Things Used to be Different

I unashamedly confess I enjoy movies based on books.  My favorites involve families and relationships as they were prior to the 20th Century.  I love the variety of characters:  each family had a solid number of people in it!   In 1900, the most common U.S. household size was 7 or more; now it’s below 2.5.  In 1950, 78% of U.S. residences were married-couple households; today it’s 52%.  One out of four residences is a single-person household, and over a third of births are outside of marriage.

At coffee with Dave today I put forward another of my theories:  the way we care for his mom—each family member participating—is the way it has been in all of history; the modern trend is a 50-year hiccup.  I added, “We recognize there’s going to be ‘The Good, The Bad, and the Ugly’ in all aspects of our lives—marriages, children, jobs, even our hobbies.  How could we make the elderly an isolated category?  ( i.e. I’ll keep it as long as it’s not ugly.)”

I described homes with three generations—the way people lived in Victorian England and even in America:  the patriarch or matriarch lived upstairs, with daughters and maids approaching throughout the day with a tray of soup or towels.  With some exceptions, everybody pitched in.

More from that demographics website:

§ — The trend is separation of cohabitation, marriage, and childbearing.
§ — 50 years ago, over half of Americans viewed someone who did not want to get married as selfish.
§ — Marriage is being postponed or replaced.
§ — Women abandoning the role of wives and mothers “can be interpreted as abnormal and expressing a situation of crisis.”


Our household is currently holding at a solid five.  And we help each other.  And the additional two in their own apartment help out as well.  And my sibs come and help.  We’re a family.

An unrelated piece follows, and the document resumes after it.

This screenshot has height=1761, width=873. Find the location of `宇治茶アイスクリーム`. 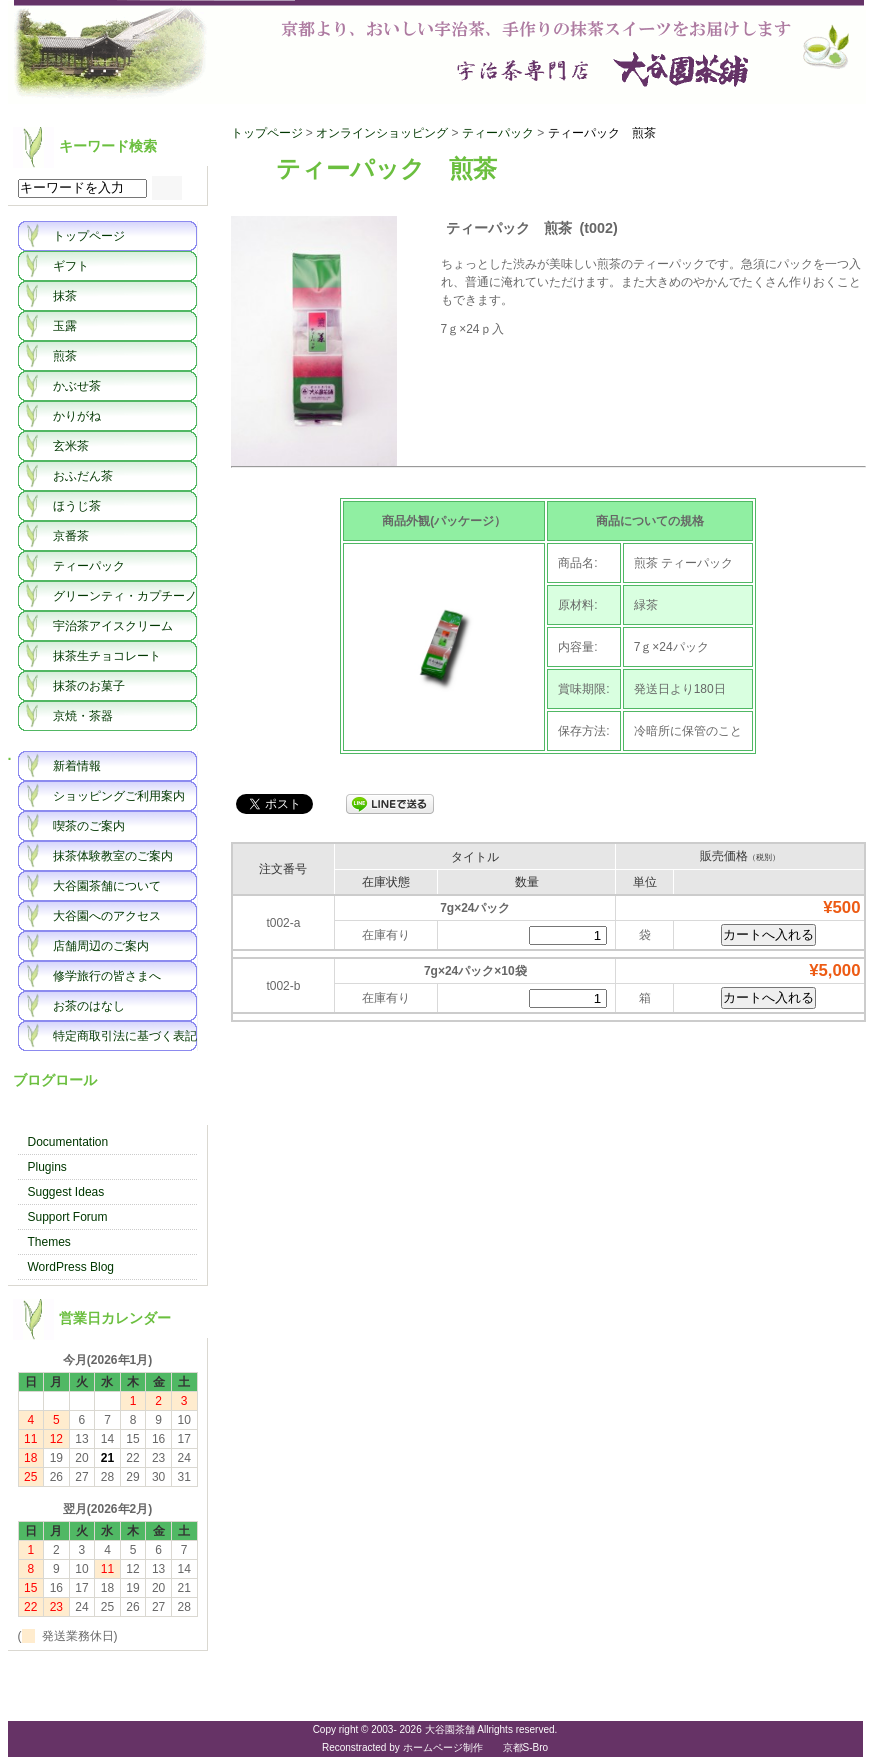 宇治茶アイスクリーム is located at coordinates (113, 626).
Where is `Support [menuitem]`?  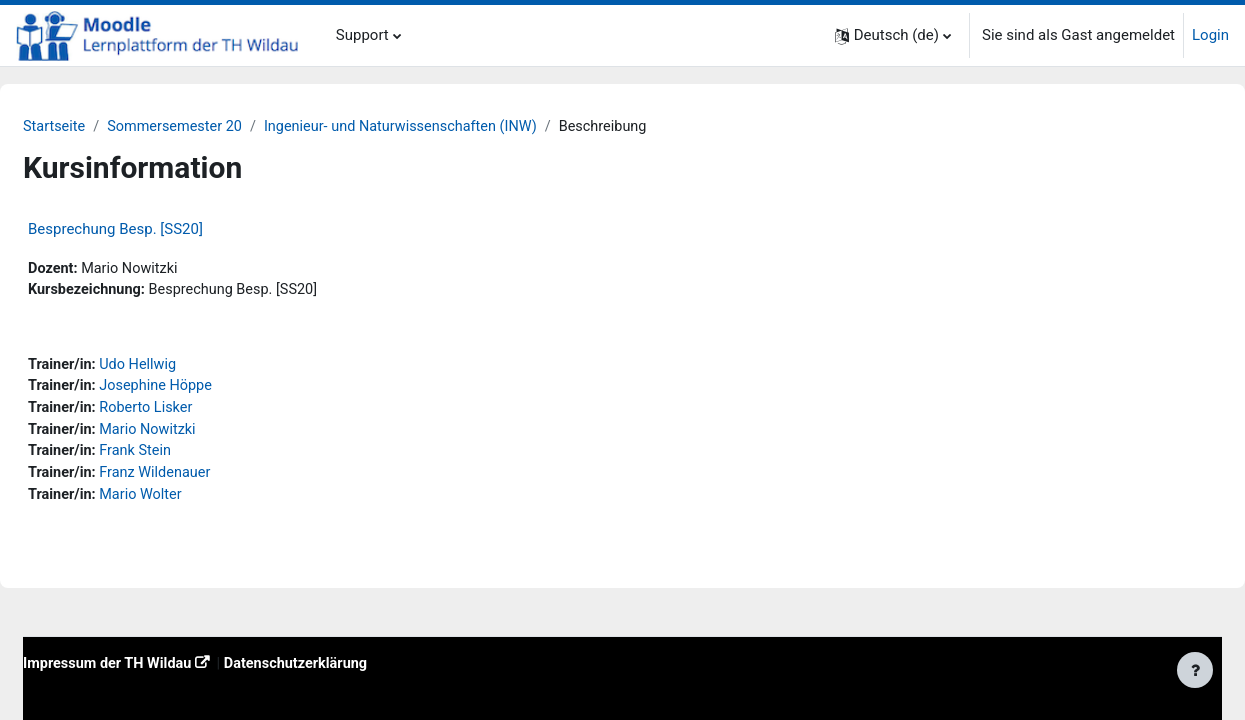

So: another one of my theories?  It’s a place like this that hopefully brings up those statistics—even if it’s just a smidge.

This entry was posted in Caregiver, Homemaking and tagged . Bookmark the permalink.

2 Responses to Things Used to be Different

  1. Just me says:

    What a beautiful reminder of what family should be. Thank you, again, dear sister. I love my family; both my blood family and my family in the Lord.